- Biawak Location within Borneo
- Coordinates: 1°37′00″N 109°42′00″E﻿ / ﻿1.61667°N 109.7°E
- Country: Malaysia
- State: Sarawak
- Elevation: 60 m (200 ft)

= Biawak =

Biawak (also known as Kampung Biawak) is a settlement in Lundu District, Sarawak, Malaysia. It lies approximately 70.6 km west of the state capital Kuching, very close to the border with Indonesian Kalimantan.

The name biawak is the Malay word for big lizard such as monitor lizard, iguana etc.

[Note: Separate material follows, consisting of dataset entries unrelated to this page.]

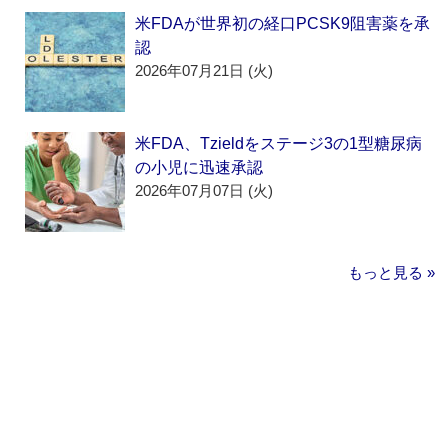
米FDAが世界初の経口PCSK9阻害薬を承
認
2026年07月21日 (火)
米FDA、Tzieldをステージ3の1型糖尿病
の小児に迅速承認
2026年07月07日 (火)
もっと見る »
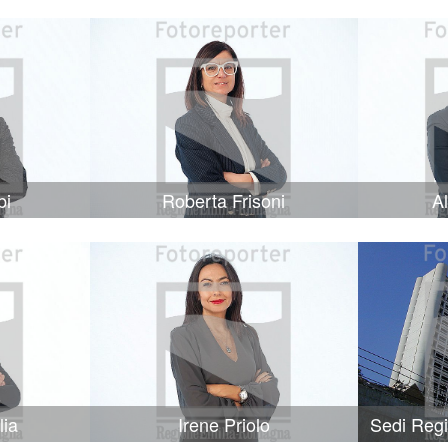
bi
Roberta Frisoni
A
lia
Irene Priolo
Sedi Reg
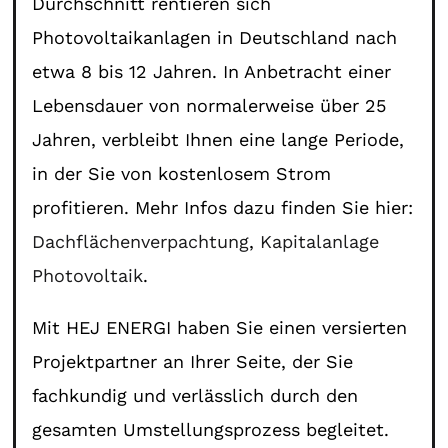
Durchschnitt rentieren sich
Photovoltaikanlagen in Deutschland nach
etwa 8 bis 12 Jahren. In Anbetracht einer
Lebensdauer von normalerweise über 25
Jahren, verbleibt Ihnen eine lange Periode,
in der Sie von kostenlosem Strom
profitieren. Mehr Infos dazu finden Sie hier:
Dachflächenverpachtung
,
Kapitalanlage
Photovoltaik
.
Mit HEJ ENERGI haben Sie einen versierten
Projektpartner an Ihrer Seite, der Sie
fachkundig und verlässlich durch den
gesamten Umstellungsprozess begleitet.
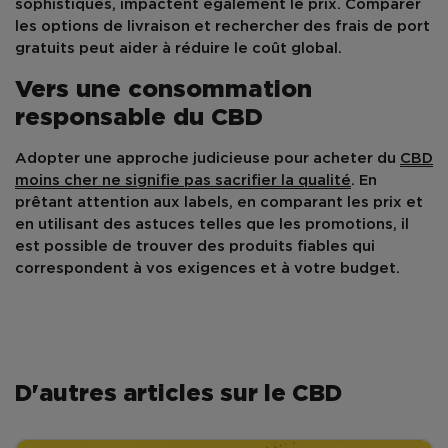
sophistiqués, impactent également le prix. Comparer
les options de livraison et rechercher des frais de port
gratuits peut aider à réduire le coût global.
Vers une consommation
responsable du CBD
Adopter une approche judicieuse pour acheter du
CBD
moins cher
ne signifie pas sacrifier la qualité
. En
prêtant attention aux labels, en comparant les prix et
en utilisant des astuces telles que les promotions, il
est possible de trouver des produits fiables qui
correspondent à vos exigences et à votre budget.
D'autres articles sur le CBD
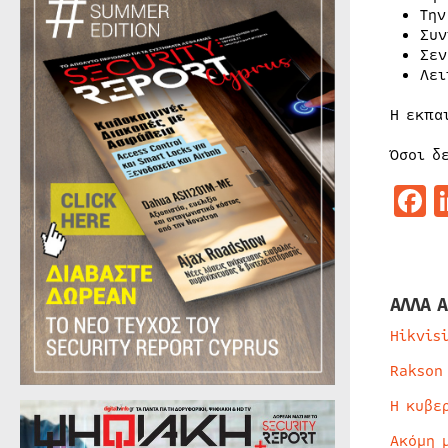
Την
Συν
Σεν
Λει
Η εκπα
Όσοι δ
F
ΑΛΛΑ Α
Hikvis
Rakson
Η κυβε
Ακόμη 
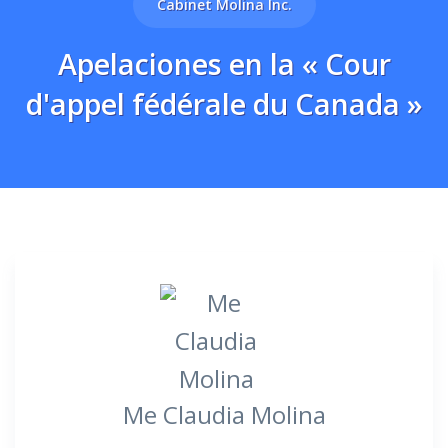
Cabinet Molina Inc.
Apelaciones en la « Cour
d'appel fédérale du Canada »
Me Claudia Molina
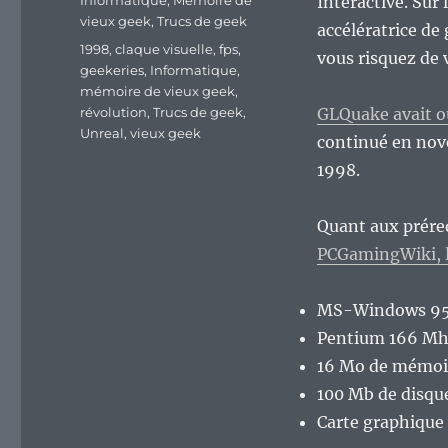
Informatique
,
Mémoire de
Interactive. Sur 
vieux geek
,
Trucs de geek
accélératrice de
Étiquettes
1998
,
claque visuelle
,
fps
,
vous risquez de 
geekeries
,
Informatique
,
mémoire de vieux geek
,
révolution
,
Trucs de geek
,
GLQuake avait ou
Unreal
,
vieux geek
continué en nov
1998.
Quant aux prérequ
PCGamingWiki,
MS-Windows 9
Pentium 166 M
16 Mo de mémoir
100 Mb de disqu
Carte graphique 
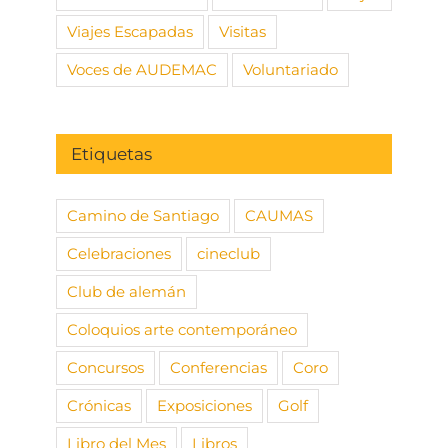
Viajes Escapadas
Visitas
Voces de AUDEMAC
Voluntariado
Etiquetas
Camino de Santiago
CAUMAS
Celebraciones
cineclub
Club de alemán
Coloquios arte contemporáneo
Concursos
Conferencias
Coro
Crónicas
Exposiciones
Golf
Libro del Mes
Libros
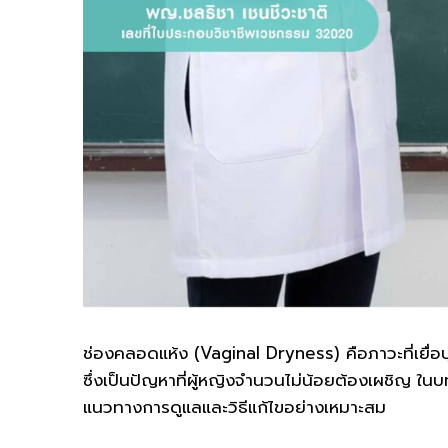
ช่องคลอดแห้ง (Vaginal Dryness) คือภาวะที่เยื่อบ
ซึ่งเป็นปัญหาที่ผู้หญิงจำนวนไม่น้อยต้องเผชิญ 
แนวทางการดูแลและวิธีแก้ไขอย่างเหมาะสม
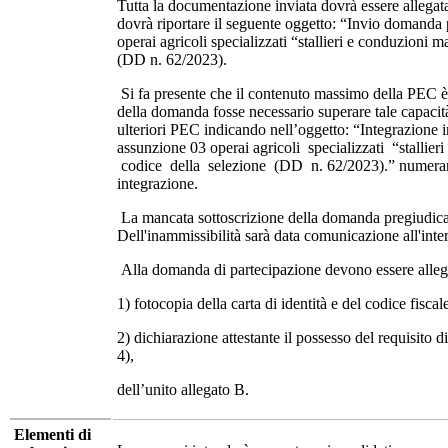
Tutta la documentazione inviata dovrà essere allegata
dovrà riportare il seguente oggetto: “Invio domanda
operai agricoli specializzati “stallieri e conduzioni 
(DD n. 62/2023).
Si fa presente che il contenuto massimo della PEC è
della domanda fosse necessario superare tale capacità,
ulteriori PEC indicando nell’oggetto: “Integrazione
assunzione 03 operai agricoli specializzati “stalli
codice della selezione (DD n. 62/2023).” numera
integrazione.
La mancata sottoscrizione della domanda pregiudica i
Dell'inammissibilità sarà data comunicazione all'inte
Alla domanda di partecipazione devono essere allega
1) fotocopia della carta di identità e del codice fiscal
2) dichiarazione attestante il possesso del requisito di
4),
dell’unito allegato B.
Elementi di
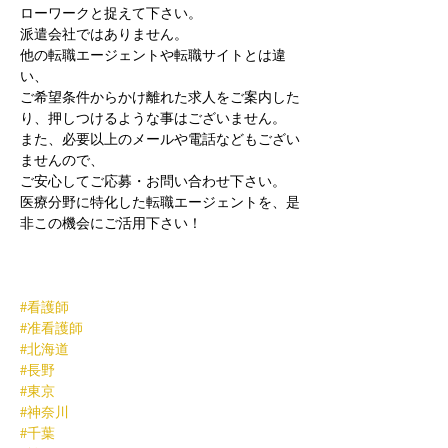
ローワークと捉えて下さい。
派遣会社ではありません。
他の転職エージェントや転職サイトとは違
い、
ご希望条件からかけ離れた求人をご案内した
り、押しつけるような事はございません。
また、必要以上のメールや電話などもござい
ませんので、
ご安心してご応募・お問い合わせ下さい。
医療分野に特化した転職エージェントを、是
非この機会にご活用下さい！
#看護師
#准看護師
#北海道
#長野
#東京
#神奈川
#千葉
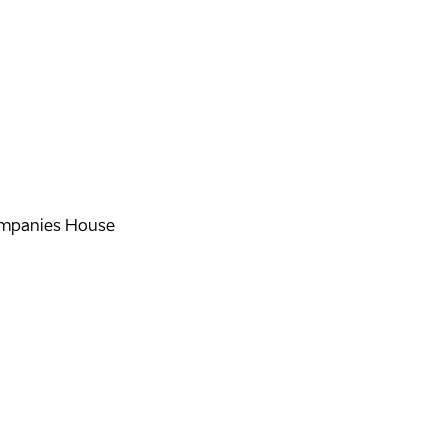
mpanies House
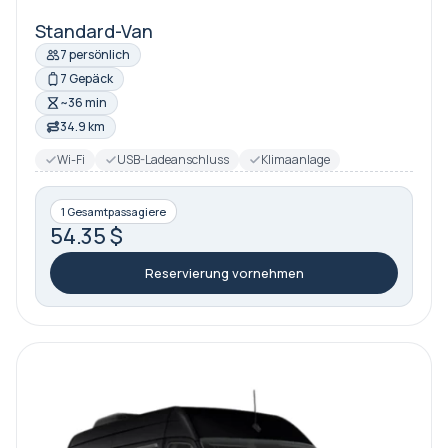
Standard-Van
7 persönlich
7 Gepäck
~36 min
34.9 km
Wi-Fi
USB-Ladeanschluss
Klimaanlage
1 Gesamtpassagiere
54.35 $
Reservierung vornehmen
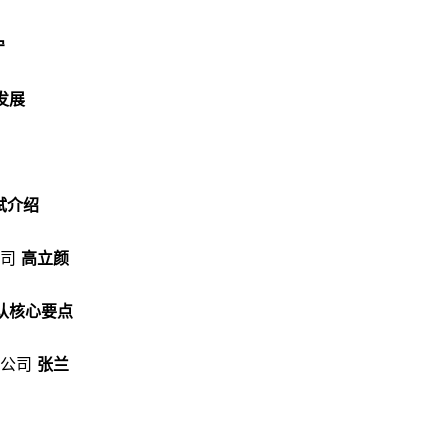
宁
规发展
测试介绍
司
高立颜
认核心要点
公司
张兰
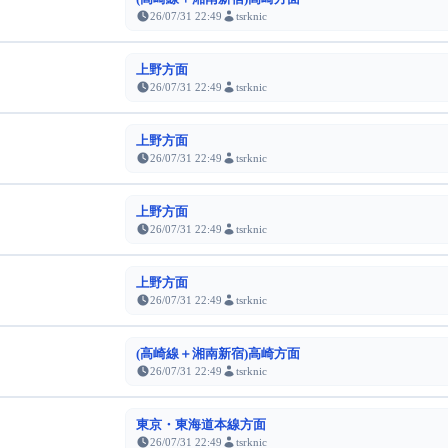
26/07/31 22:49
tsrknic
上野方面
26/07/31 22:49
tsrknic
上野方面
26/07/31 22:49
tsrknic
上野方面
26/07/31 22:49
tsrknic
上野方面
26/07/31 22:49
tsrknic
(高崎線＋湘南新宿)高崎方面
26/07/31 22:49
tsrknic
東京・東海道本線方面
26/07/31 22:49
tsrknic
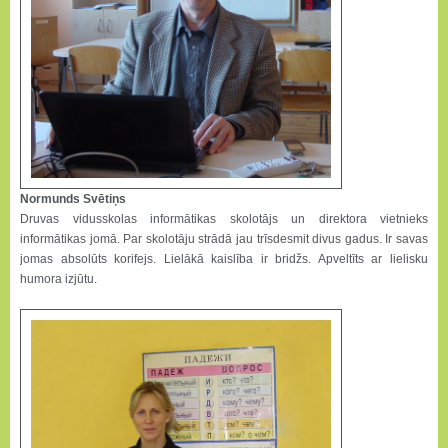
Normunds Svētiņs
Druvas vidusskolas informātikas skolotājs un direktora vietnieks
informātikas jomā. Par skolotāju strādā jau trīsdesmit divus gadus. Ir savas
jomas absolūts korifejs. Lielākā kaislība ir bridžs. Apveltīts ar lielisku
humora izjūtu.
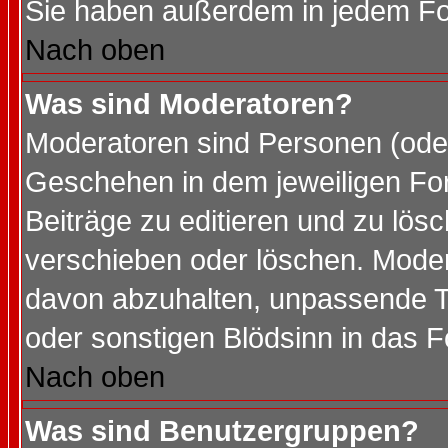
Sie haben außerdem in jedem Fo
Nach oben
Was sind Moderatoren?
Moderatoren sind Personen (oder
Geschehen in dem jeweiligen For
Beiträge zu editieren und zu lös
verschieben oder löschen. Mode
davon abzuhalten, unpassende T
oder sonstigen Blödsinn in das 
Nach oben
Was sind Benutzergruppen?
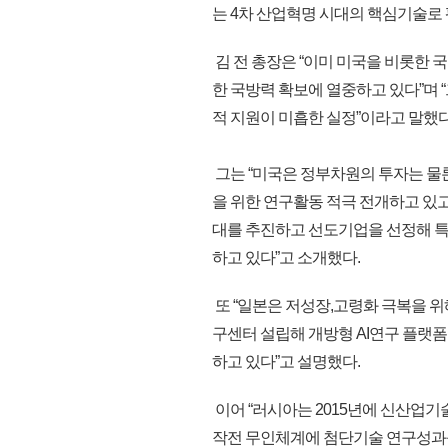
는 4차 산업혁명 시대의 핵심기술로 
김 전 총장은 “이미 미국을 비롯한 
한 국방력 확보에 열중하고 있다”며 
적 지원이 미흡한 실정”이라고 말했다
그는 “미국은 정부차원의 투자는 물론
을 위한 연구활동 적극 전개하고 있고
대를 추진하고 선도기업을 선정해 특
하고 있다”고 소개했다.
또 “일본은 저성장,고령화 극복을 
구센터 설립해 개방형 AI연구 플랫폼
하고 있다”고 설명했다.
이어 “러시아는 2015년에 신산업기
작전 무인체계에 첨단기술 연구성과를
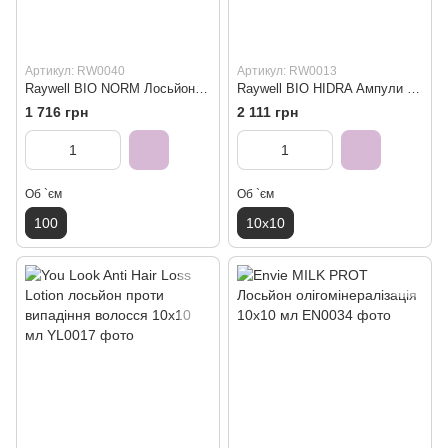
Артикул: RW0040
Артикул: RW0013
Raywell BIO NORM Лосьйон нормалізуючий 100 мл
Raywell BIO HIDRA Ампули реконструкції 10 ампул в одній пачці
1 716 грн
2 111 грн
Об `єм
Об `єм
100
10х10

Neighbouring settlements include:
- Kampung Pasir Ulu 1.9 km north
- Kampung Pasir Tengah 3.7 km east
- Kampung Jantan 5.9 km north
- Kampung Tanjam 8.3 km northeast
- Tanjan 8.3 km northeast
- Kampung Kerengga 8.3 km northeast
- Kampung Menera 9.5 km east

A border crossing into Indonesia is located near the settlement. The Malaysia immigration, customs, quarantine and security checkpoint is called the Biawak ICQS checkpoint while the Indonesian border crossing checkpoint is Aruk, located in Sambas Regency, West Kalimantan.